Her first published work, in 2005 (written before she went down the path to writing for children), was a chapbook called Daphne & Jim: A choose-your-own-adventure biography in verse. There, she turned the form to the task of exploring a couple’s courtship. That couple was based on her own parents, a sign of an intimacy with and trust in that form that is also evident in Endlessly Ever After (Chronicle Books, April 2022).
This winsome fractured fairy tale is un-put-down-able.
Of course, I had my own period of obsession with the original Choose Your Own Adventure series of books. They’re a deeply safe way for children to explore both the freedom and the fatalism of decision making. They make a reader feel as though they are collaborating in the act of creation, spinning alternate universes into being.

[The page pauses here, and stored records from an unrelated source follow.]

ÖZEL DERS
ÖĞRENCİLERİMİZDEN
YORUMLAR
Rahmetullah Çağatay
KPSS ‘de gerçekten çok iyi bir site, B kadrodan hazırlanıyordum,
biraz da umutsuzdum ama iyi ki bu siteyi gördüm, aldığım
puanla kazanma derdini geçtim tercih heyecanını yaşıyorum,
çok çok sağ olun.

The struggle with a picture book crafted this way is that there is, necessarily, a hero to the story. The “you” isn’t solely a cipher, but a character whose role you step into. In this case, Snyder and Santat have created Rosie, a delightful amalgam of storybook tropes who, even while beholden to the reader’s choices, manages to exhibit consistent character traits of compassion, resilience and curiosity. Through a particular gift for facial expressions, Santat offers a visual of Rosie that seems to mature as more choices are made, a pragmatic child who learns enough from her choices that she wouldn’t dare call any of them “mistakes.”
Snyder’s snappy rhymes guide Rosie and the reader on a journey through a whole forest of fairy tales. The third little pig’s sturdy home lies just a few paths over from a gingerbread house where two hapless children await rescue. Jack is searching for his goose, dwarves hold a wake and a princess waits in a tower for a kiss. The storytelling is done in verse, but each choice is laid out plainly in prose. That break in flow and form drives home the importance of pausing before choice-making, something children — and all of us — could use more reminders about.
There are plenty of unhappy endings included in Endlessly Ever After. This book embraces the darkness of fairy tales as well as their joy and their effortless moralizing. But at no point does the reader feel trapped, or disappointed, or let down. The poetry of the text and the warmth of the illustrations make sure that the harshest lessons are graciously and gratefully received. And the happy endings are like hidden treasures, shining brightly when found.
Snyder and Santat have crafted a book that children (and their adults) will want to read and reread again and again. It’s perfect for curling up in a cozy chair on a cold or rainy day and escaping into a world where all things are possible.